民间组织“苦草工作室”的负责人李曼展示她给姐妹们培训所用的道具。苦草工作室主要对姐妹们做阳性预防,培训性技巧,以及如何说服客人使用安全套。目前个旧从事性工作的艾滋病感染者至少有上百人,但仍有40%~60%的“客人”不愿使用安全套。他们说,“就像你穿着袜子去洗脚,是什么感觉”。

艾滋感染者在2008年后开始大规模病发,大部分都是在缺医少药甚至无人过问的情况下孤独离去,死在田间、公厕、街头和出租屋。这是李曼给病者珊珊做家庭护理的视频,两个月后珊珊去世。

浦正书是宣威人,来个旧做矿工,辗转多个职业后以捡垃圾为生。

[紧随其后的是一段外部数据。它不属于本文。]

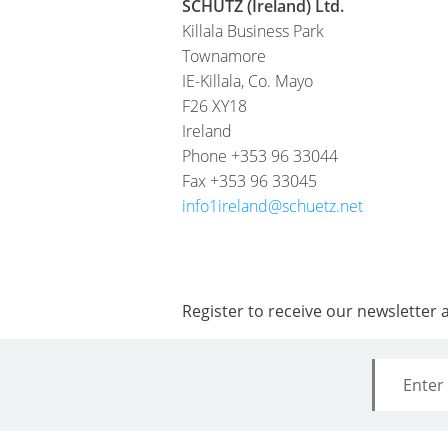
SCHÜTZ (Ireland) Ltd.
Killala Business Park
Townamore
IE-Killala, Co. Mayo
F26 XY18
Ireland
Phone +353 96 33044
Fax +353 96 33045
info1ireland@schuetz.net
Register to receive our newsletter 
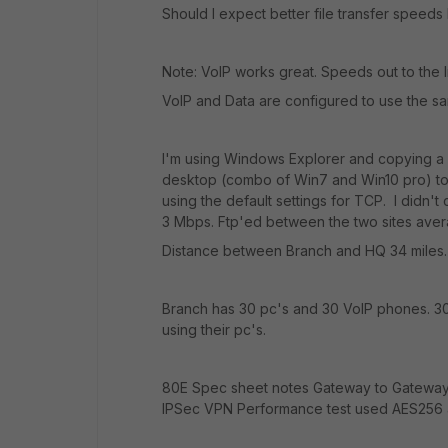
Should I expect better file transfer speeds
Note: VoIP works great. Speeds out to the I
VoIP and Data are configured to use the sa
I'm using Windows Explorer and copying a f
desktop (combo of Win7 and Win10 pro) to t
using the default settings for TCP. I did
3 Mbps. Ftp'ed between the two sites aver
Distance between Branch and HQ 34 miles.
Branch has 30 pc's and 30 VoIP phones. 30
using their pc's.
80E Spec sheet notes Gateway to Gateway
IPSec VPN Performance test used AES256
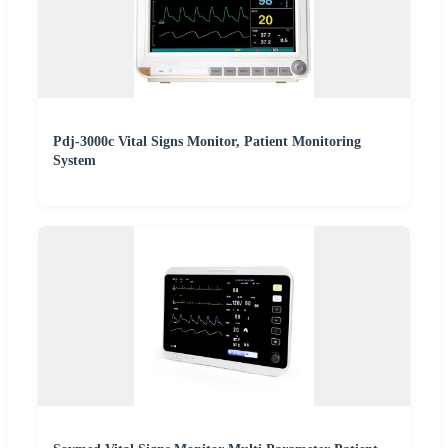
Pdj-3000c Vital Signs Monitor, Patient Monitoring
System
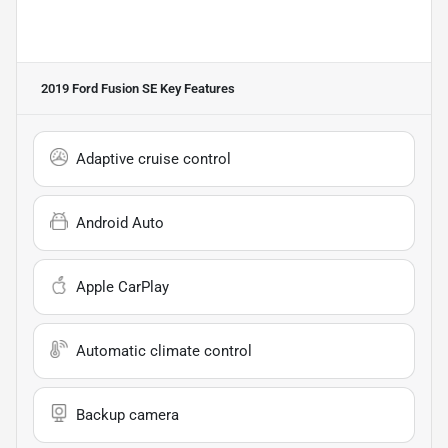
2019 Ford Fusion SE
Key Features
Adaptive cruise control
Android Auto
Apple CarPlay
Automatic climate control
Backup camera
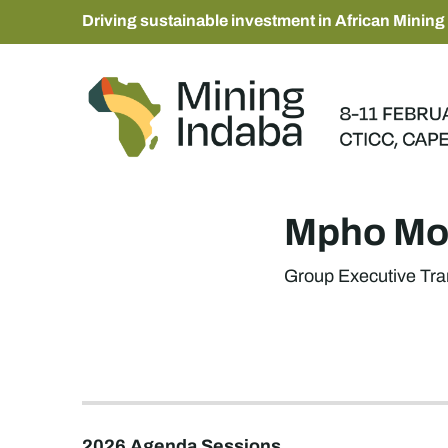
Driving sustainable investment in African Mining
Mpho Mo
Group Executive Tra
2026 Agenda Sessions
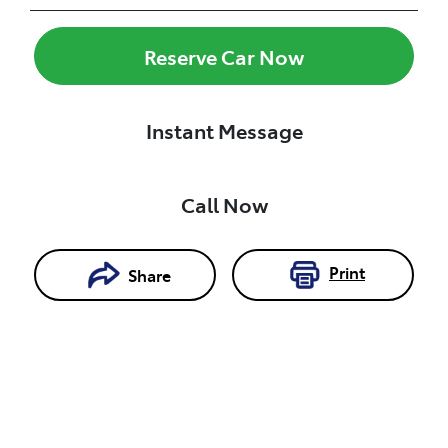
Reserve Car Now
Instant Message
Call Now
Print
Share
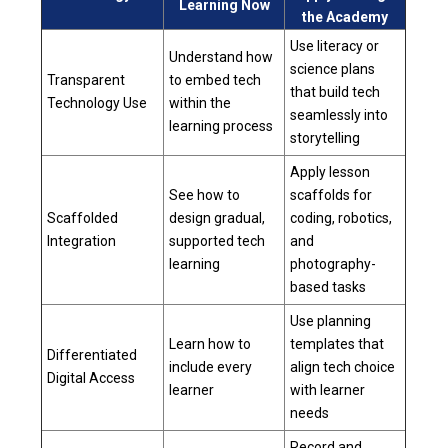
Learning Now
the Academy
Use literacy or
Understand how
science plans
Transparent
to embed tech
that build tech
Technology Use
within the
seamlessly into
learning process
storytelling
Apply lesson
See how to
scaffolds for
Scaffolded
design gradual,
coding, robotics,
Integration
supported tech
and
learning
photography-
based tasks
Use planning
Learn how to
templates that
Differentiated
include every
align tech choice
Digital Access
learner
with learner
needs
Record and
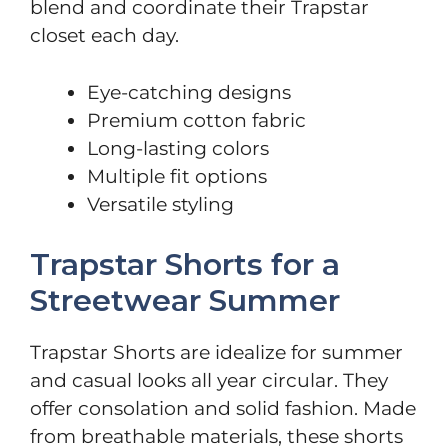
blend and coordinate their Trapstar
closet each day.
Eye-catching designs
Premium cotton fabric
Long-lasting colors
Multiple fit options
Versatile styling
Trapstar Shorts for a
Streetwear Summer
Trapstar Shorts are idealize for summer
and casual looks all year circular. They
offer consolation and solid fashion. Made
from breathable materials, these shorts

4年前,他看到捡垃圾吃的艾滋病人罗丽华,将其带回当作“妻子”照料,直到罗丽华病发身亡。这不到6平米的小屋是罗丽华的最后寄身之所。在街上流浪的艾滋病患者不在少数,而在家庭中生活,他们大多也承受家人歧视。有一位艾滋病人被家人得知病情后,碗筷便被单独刷洗,放在柜子最下层。最后她哭着问父母:“爸妈,我又不是狗,为什么要这样对待我?”

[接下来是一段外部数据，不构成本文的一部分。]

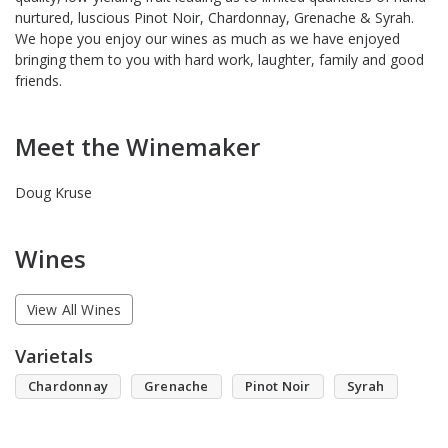
nurtured, luscious Pinot Noir, Chardonnay, Grenache & Syrah.
We hope you enjoy our wines as much as we have enjoyed
bringing them to you with hard work, laughter, family and good
friends.
Meet the Winemaker
Doug Kruse
Wines
View All Wines
Varietals
Chardonnay
Grenache
Pinot Noir
Syrah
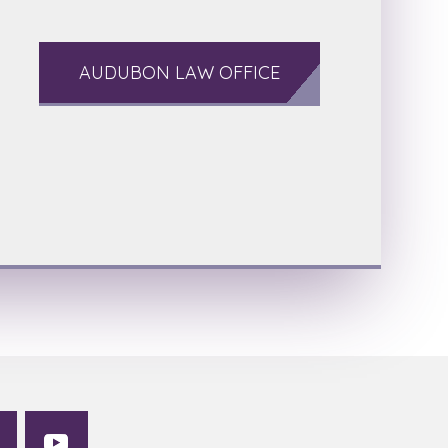
AUDUBON LAW OFFICE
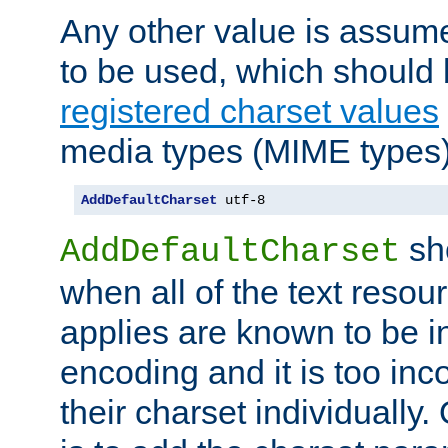
Any other value is assum
to be used, which should 
registered charset values
media types (MIME types)
AddDefaultCharset
 utf-8
sh
AddDefaultCharset
when all of the text resour
applies are known to be in
encoding and it is too inc
their charset individuall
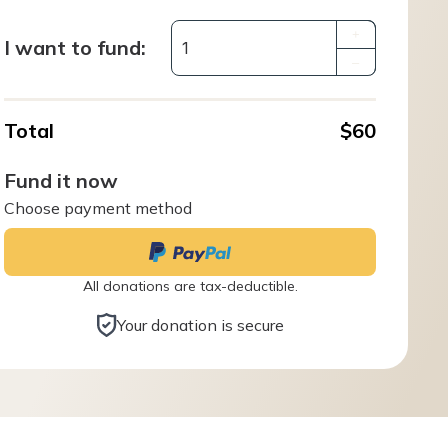
+
I want to fund:
–
Total
$60
Fund it now
Choose payment method
All donations are tax-deductible.
Your donation is secure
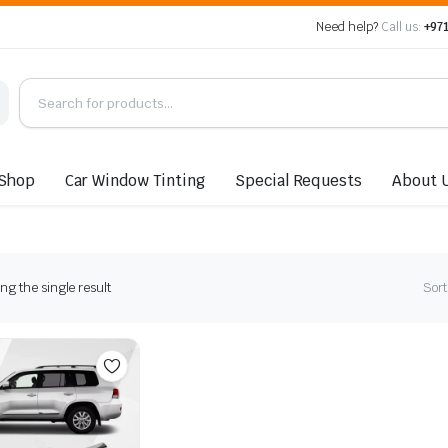
Need help?
Call us:
+971
Shop
Car Window Tinting
Special Requests
About 
g the single result
Sort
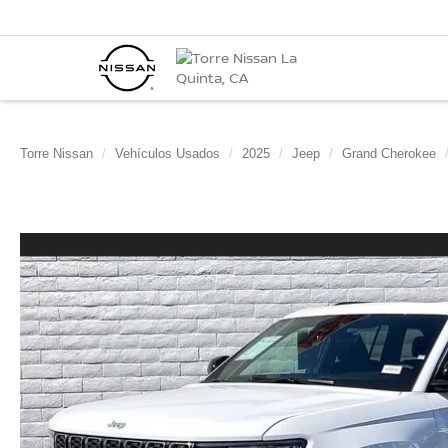
Torre Nissan
Vehículos Usados
2025
Jeep
Grand Cherokee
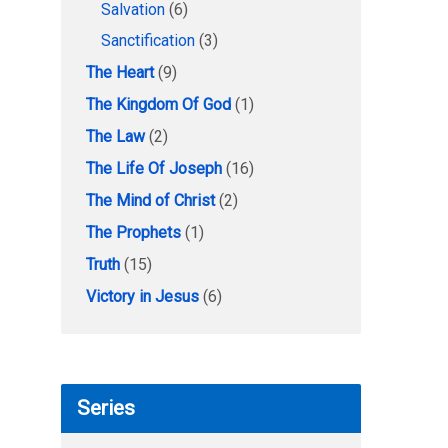
Salvation
(6)
Sanctification
(3)
The Heart
(9)
The Kingdom Of God
(1)
The Law
(2)
The Life Of Joseph
(16)
The Mind of Christ
(2)
The Prophets
(1)
Truth
(15)
Victory in Jesus
(6)
Series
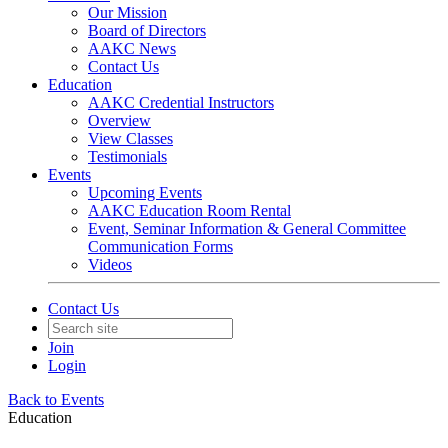
Our Mission
Board of Directors
AAKC News
Contact Us
Education
AAKC Credential Instructors
Overview
View Classes
Testimonials
Events
Upcoming Events
AAKC Education Room Rental
Event, Seminar Information & General Committee
Communication Forms
Videos
Contact Us
Join
Login
Back to Events
Education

罗丽华临终前3个月未进食,靠这些葡萄糖液维系生命。大小便失禁的她全身散发恶臭,李曼和姐妹们就带着社会捐赠衣物给她换,一天换一次。

罗丽华在今年1月1日凌晨5点死去,遗体仍停放在殡仪馆。按政策,艾滋病人遗体火化由政府补贴,但不能带走骨灰。她的“爱人”浦正书想把罗丽华骨灰留在身边,却无力支付费用,掩面低声抽泣。

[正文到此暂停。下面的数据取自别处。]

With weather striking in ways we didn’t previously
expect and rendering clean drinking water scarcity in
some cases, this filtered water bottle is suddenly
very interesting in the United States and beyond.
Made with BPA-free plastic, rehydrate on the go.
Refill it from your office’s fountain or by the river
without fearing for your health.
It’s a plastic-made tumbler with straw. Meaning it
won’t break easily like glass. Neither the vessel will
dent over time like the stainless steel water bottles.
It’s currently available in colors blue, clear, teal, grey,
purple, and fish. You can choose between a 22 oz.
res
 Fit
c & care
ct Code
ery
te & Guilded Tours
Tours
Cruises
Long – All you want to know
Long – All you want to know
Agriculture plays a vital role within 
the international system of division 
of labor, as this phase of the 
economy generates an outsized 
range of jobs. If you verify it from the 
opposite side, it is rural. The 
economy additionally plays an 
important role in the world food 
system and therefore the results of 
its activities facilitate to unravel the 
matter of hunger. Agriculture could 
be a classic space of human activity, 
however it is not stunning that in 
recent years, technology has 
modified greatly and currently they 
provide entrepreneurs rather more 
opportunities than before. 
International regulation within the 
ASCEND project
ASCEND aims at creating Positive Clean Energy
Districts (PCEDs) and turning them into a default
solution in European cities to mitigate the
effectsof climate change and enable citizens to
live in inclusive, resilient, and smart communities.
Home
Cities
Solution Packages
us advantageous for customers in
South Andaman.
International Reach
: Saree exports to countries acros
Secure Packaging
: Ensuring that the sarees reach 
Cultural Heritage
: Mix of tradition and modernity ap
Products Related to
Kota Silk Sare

吴秀娟在工人村的出租屋内展示她的十字绣。下午不接客时她就绣花。她说自己想存点钱,去做小生意。身体已开始溃烂的她常常晕厥在地,为了不被顾客发现,她带着手套,不脱袜裤,每次收费20到50元不等。

在记者采访过后的第三天,2012年2月9日,吴秀娟的房子被人投入火种,屋内被焚烧成焦,衣物烧得只剩一半依然挂在铁线上。在工人村被勒索、殴打是常有的事。

但就在这烧焦的废墟中,记者还发现了一枚残留有新鲜血迹的针管,用来注射毒品。

在个旧传染病医院,沈亚萍如行尸走肉一般呆坐。同时身患结核、血小板低、真菌感染、丙肝、艾滋病的她,眼睛已接近失明。今年一月份,她和丈夫离婚后拿到了2万元用于治病。

政府给艾滋感染者都办有医疗保险,但大部分感染者却无法住院,原因是无法凑齐500~1000元的住院门槛费。

2012年1月5日当天,三个艾滋病人在个旧传染病医院死亡。很多病人死后还得不到家人原谅,曾有病人的女儿不肯见母亲最后一面,“这是她的报应”。

地处市中心的银波赤,依然是个旧夜生活的地标。霓虹灯下数十家KTV,上百女子在等待客人的光临。

而城市的另一边,个旧传染病医院住院大楼中,一位艾滋病人枯坐在楼梯口看夕阳,她手中握着手机,正播放着顺子的《回家》。